### The task
Across the listing below, state how many lines hold the string "Anita"; write nothing but that number.

### Data for processing
---------------

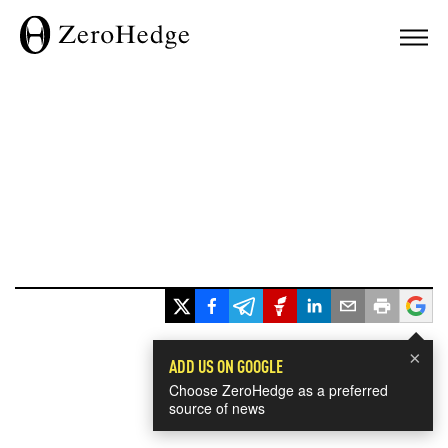
×
ADD US ON GOOGLE
Choose ZeroHedge as a preferred
source of news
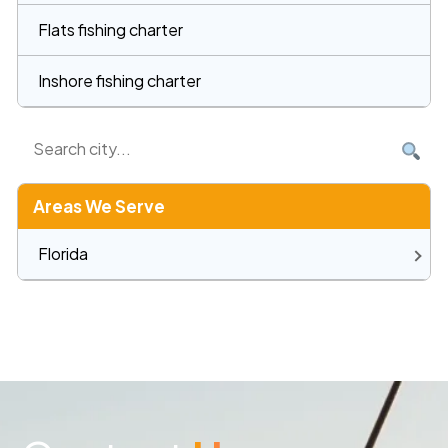
Flats fishing charter
Inshore fishing charter
Areas We Serve
Florida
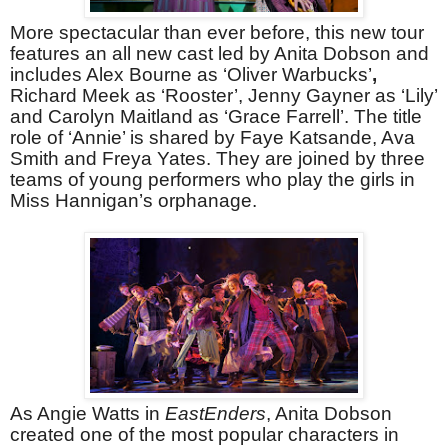
More spectacular than ever before, this new tour
features an all new cast led by Anita Dobson and
includes Alex Bourne as ‘Oliver Warbucks’
,
Richard Meek as ‘Rooster’, Jenny Gayner as ‘Lily’
and Carolyn Maitland as ‘Grace Farrell’. The title
role of ‘Annie’ is shared by Faye Katsande, Ava
Smith and Freya Yates. They are joined by three
teams of young performers who play the girls in
Miss Hannigan’s orphanage.
As Angie Watts in
EastEnders
, Anita Dobson
created one of the most popular characters in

---------------

### Answer to the problem
2